J Saadh Mohamed, N A Jafar Nadhir, Altalbawy Farag M A, Sharma Pawan, Kumar Abhishek, Alamir Hassan Thoulfikar A, Ghazy Hameed, Noori Shakir Maha, Khudhur Mohammed Saad, Muzammil Khursheed, Chasib Gabal Baneen
Faculty of Pharmacy, Middle East University Amman 11831 Jordan.
Al-Zahraa Center for Medical and Pharmaceutical Research Sciences (ZCMRS), University of Al-Zahraa for Women Kerbala 65001 Iraq
RSC Adv. 2024 Aug 5;14(34):24473-24482. doi: 10.1039/d4ra03758h.

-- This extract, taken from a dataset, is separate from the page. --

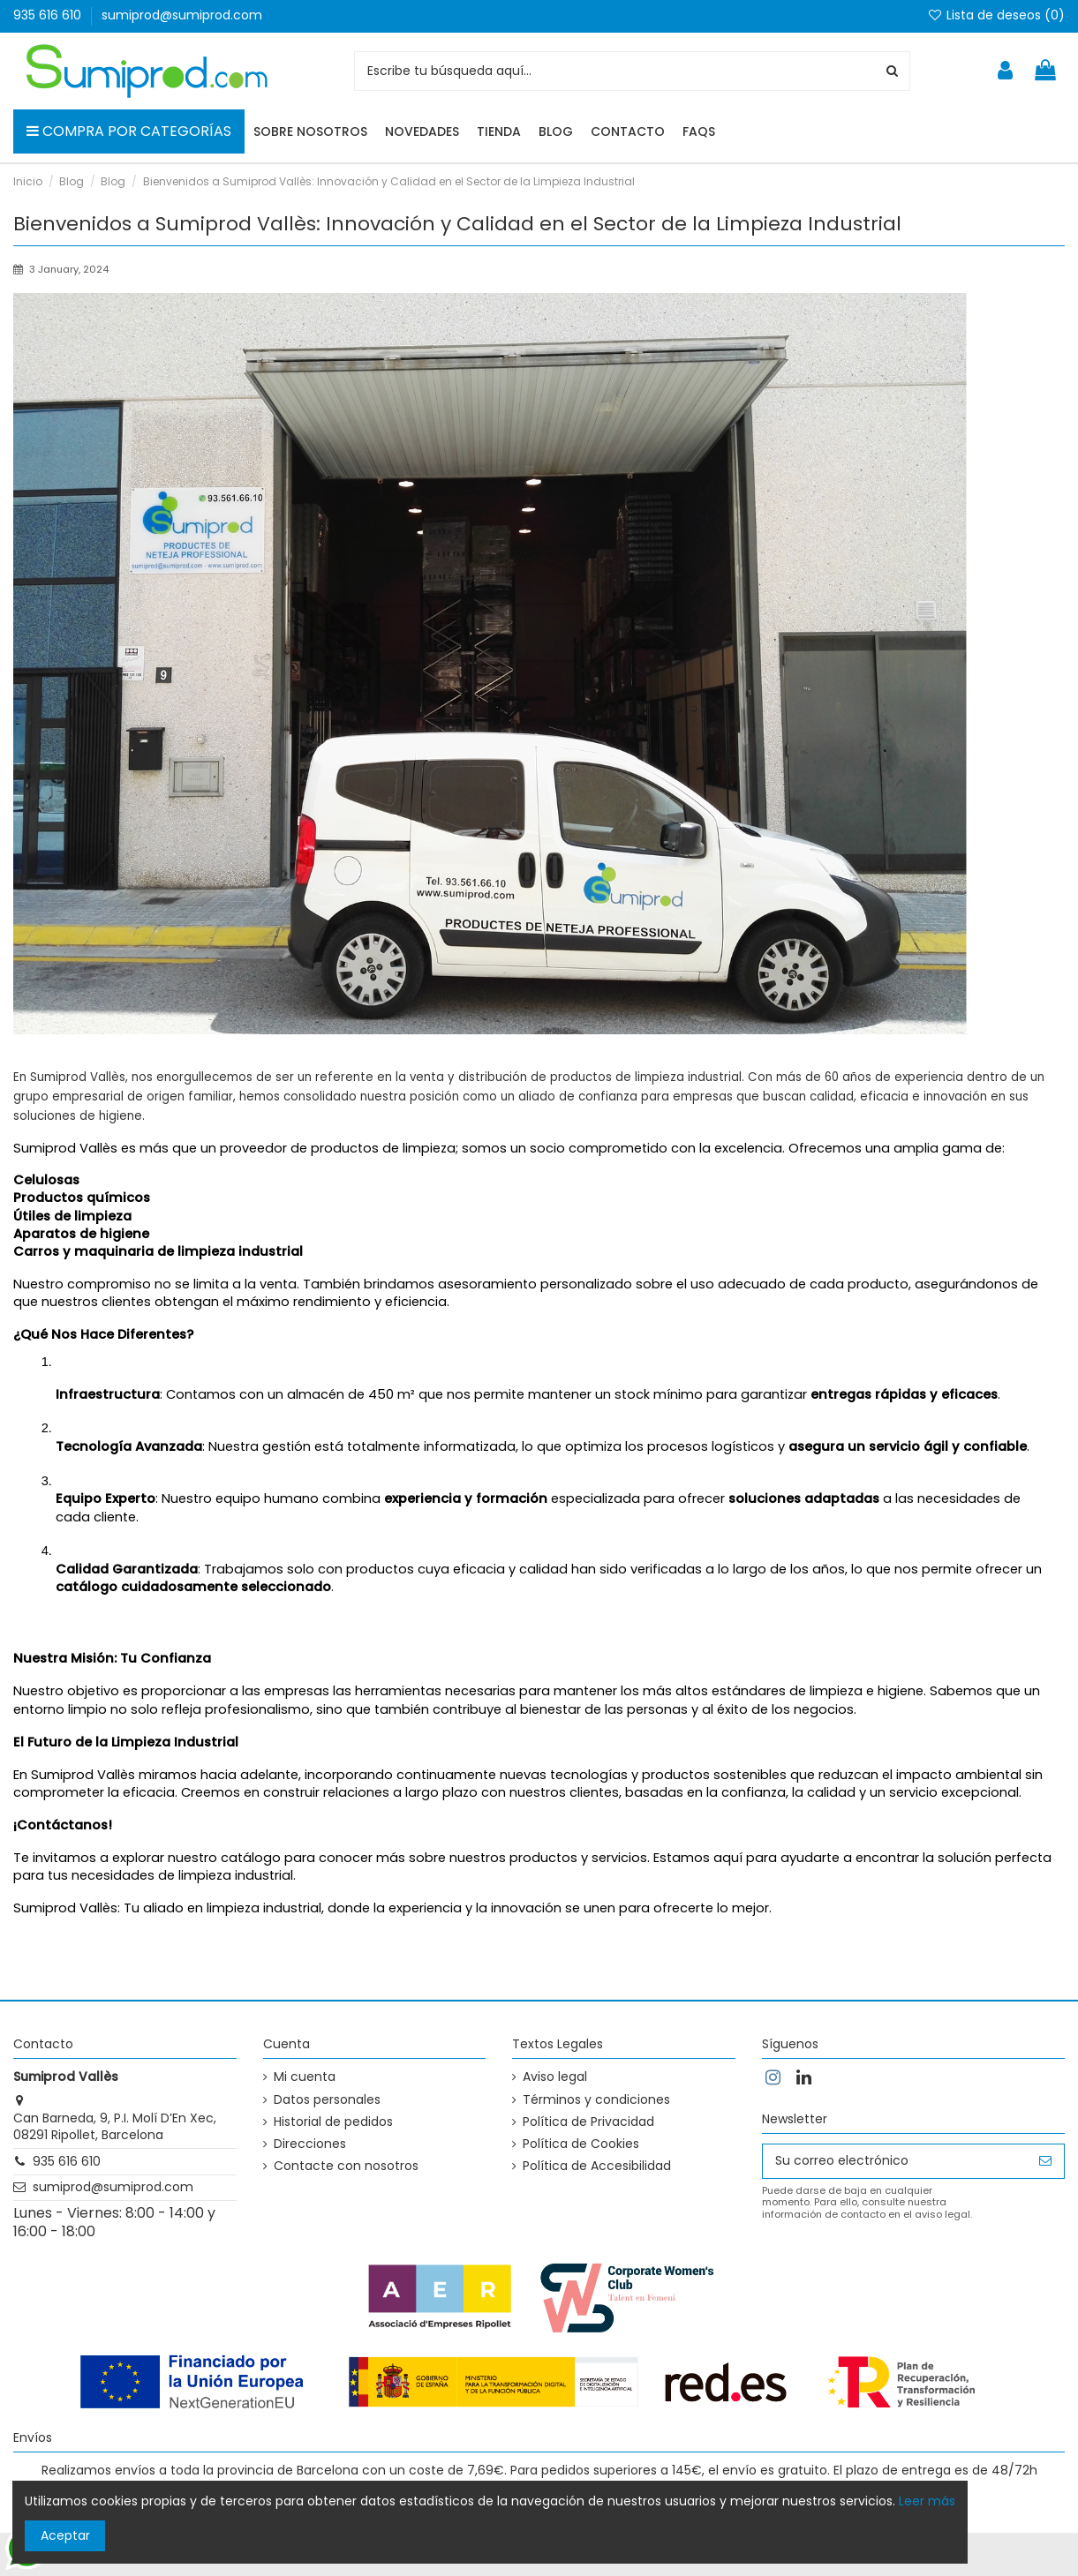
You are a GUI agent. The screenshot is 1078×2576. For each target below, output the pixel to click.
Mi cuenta (304, 2077)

Currently, nanocomposites are synthesized and used in various fields. One of the applications of these nanostructures is in the medical field. Therefore, the synthesis of new composites with biological properties is important. In this study, under microwave conditions, a new nanocomposite containing molybdenum and [2,2'-bipyridine]-4,4'-dicarboxylic acid (Mo/BPDA) was synthesized. The synthesized Mo/BPDA composite was subjected to biological evaluations such as antibacterial and antifungal properties by clinical and laboratory standards institute guidelines, and anticancer properties by MTT method. Characterization and structure characteristics of the Mo/BPDA nanocomposite were evaluated using XRD (X-ray diffraction pattern), FT-IR (Fourier-transform infrared), EDAX (energy-dispersive X-ray), EA (elemental analysis), TGA/DTG (thermogravimetric analysis/differential thermogravimetry), SEM (scanning electron microscopy) and BET (Brunauer-Emmett-Teller) analysis. The results indicated relatively high thermal stability (300 °C), high specific surface area (35 cm g) and uniform morphology of the synthesized Mo/BPDA nanocomposite. In antibacterial and antifungal activity, minimum inhibitory concentration (between 2 and 256 μg mL), minimum bactericidal concentration (between 4 and 128 μg mL), and minimum fungicidal concentration (between 64 and 256 μg mL) were tested and reported. The results showed that the antibacterial and antifungal activity of Mo/BPDA nanocomposite is higher than that of antibiotic drugs such as ampicillin, cefazolin, ketoconazole, and nystatin. In the investigation of the anticancer activity that was tested against bone cancer cells and breast cancer cells for 24 and 48 hours, cell proliferation and viability (37.3648-82.0674 tan control) and IC (33-43 μg mL) were observed. As a final result, it can be stated that the synthesized Mo/BPDA nanocomposite after the additional biological evaluations, such as study, can be used as an efficient option in treating bone cancer cells and breast cancer cells and a strong antibiotic on a wide range of infectious diseases.
目前,纳米复合材料被合成并应用于各个领域。这些纳米结构的应用之一是在医学领域。因此,合成具有生物特性的新型复合材料很重要。在本研究中,在微波条件下,合成了一种含有钼和[2,2'-联吡啶]-4,4'-二羧酸的新型纳米复合材料(Mo/BPDA)。通过临床和实验室标准协会指南对合成的Mo/BPDA复合材料进行了抗菌和抗真菌等生物学评估,并通过MTT法进行了抗癌性能评估。使用XRD(X射线衍射图谱)、FT-IR(傅里叶变换红外光谱)、EDAX(能量色散X射线光谱)、EA(元素分析)、TGA/DTG(热重分析/微分热重分析)、SEM(扫描电子显微镜)和BET(布鲁诺尔-埃米特-特勒)分析对Mo/BPDA纳米复合材料的表征和结构特征进行了评估。结果表明,合成的Mo/BPDA纳米复合材料具有较高的热稳定性(300℃)、较高的比表面积(35 cm²/g)和均匀的形态。在抗菌和抗真菌活性方面,测试并报告了最低抑菌浓度(2至256μg/mL之间)、最低杀菌浓度(4至128μg/mL之间)和最低杀真菌浓度(64至256μg/mL之间)。结果表明,Mo/BPDA纳米复合材料的抗菌和抗真菌活性高于氨苄西林、头孢唑林、酮康唑和制霉菌素等抗生素药物。在针对骨肉瘤细胞和乳腺癌细胞进行24小时和48小时的抗癌活性研究中,观察到细胞增殖和活力(37.3648 - 82.0674,与对照组相比)以及IC50(33至43μg/mL)。最终结果表明,经过进一步的生物学评估后,合成的Mo/BPDA纳米复合材料可作为治疗骨肉瘤细胞和乳腺癌细胞的有效选择,以及对多种传染病具有强效抗菌作用的药物。